Supplied records
━━━━━━━━━━━━━━━━━━━━━━━━━━━━━━
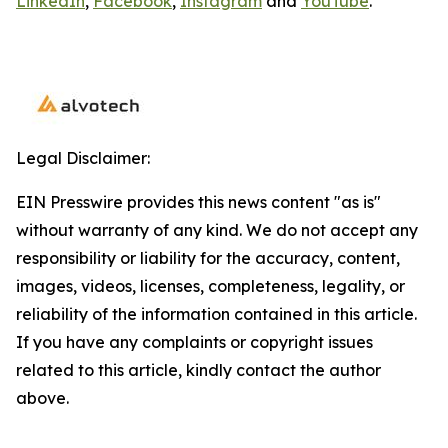
LinkedIn
,
Facebook
,
Instagram
and
YouTube
.
Legal Disclaimer:
EIN Presswire provides this news content "as is"
without warranty of any kind. We do not accept any
responsibility or liability for the accuracy, content,
images, videos, licenses, completeness, legality, or
reliability of the information contained in this article.
If you have any complaints or copyright issues
related to this article, kindly contact the author
above.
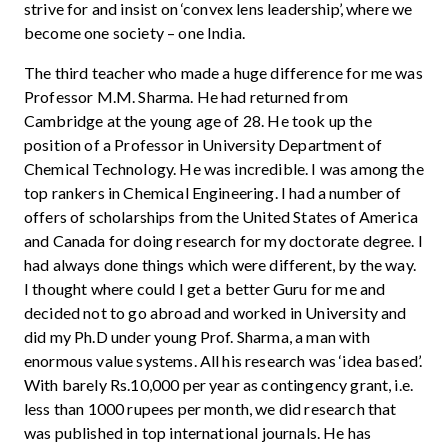
strive for and insist on ‘convex lens leadership’, where we
become one society – one India.
The third teacher who made a huge difference for me was
Professor M.M. Sharma. He had returned from
Cambridge at the young age of 28. He took up the
position of a Professor in University Department of
Chemical Technology. He was incredible. I was among the
top rankers in Chemical Engineering. I had a number of
offers of scholarships from the United States of America
and Canada for doing research for my doctorate degree. I
had always done things which were different, by the way.
I thought where could I get a better Guru for me and
decided not to go abroad and worked in University and
did my Ph.D under young Prof. Sharma, a man with
enormous value systems. All his research was ‘idea based’.
With barely Rs.10,000 per year as contingency grant, i.e.
less than 1000 rupees per month, we did research that
was published in top international journals. He has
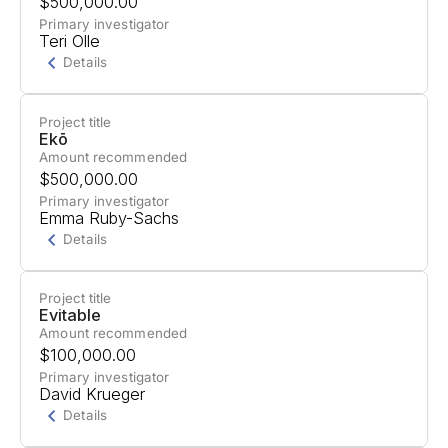
$500,000.00
Safety," which investigates children's AI usage
Primary investigator
Teri Olle
concerns, develops safety resources, and drives
Details
legislative and corporate AI safety actions.
Project title
Project Summary
Ekō
Amount recommended
Support for a project in Sacramento California to
$500,000.00
challenge Big Tech's dominance and advocate
Primary investigator
Emma Ruby-Sachs
for public-serving technology governance
Details
through strategic policy fights and coalition
building.
Project title
Project Summary
Evitable
Amount recommended
Support for an AI Corporate Accountability Hub.
$100,000.00
Primary investigator
David Krueger
Details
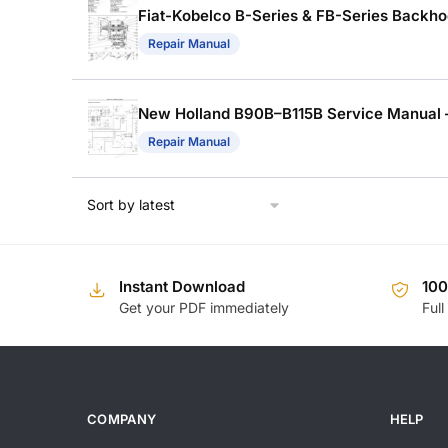
Fiat-Kobelco B-Series & FB-Series Backhoe
Repair Manual
New Holland B90B–B115B Service Manual 
Repair Manual
Instant Download
10
Get your PDF immediately
Full
COMPANY
HELP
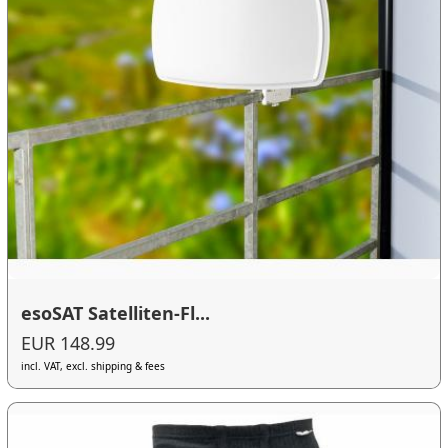
esoSAT Satelliten-Fl...
EUR 148.99
incl. VAT, excl. shipping & fees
━━━━━━━━━━━━━━━━━━━━━━━━━━━━━━
With the pictures excluded, transcribe word for word only the lines from the one containing "Instant Download" through the last line of the records.

Instant Download
10
Get your PDF immediately
Full
COMPANY
HELP
esoSAT Satelliten-Fl...
EUR 148.99
incl. VAT, excl. shipping & fees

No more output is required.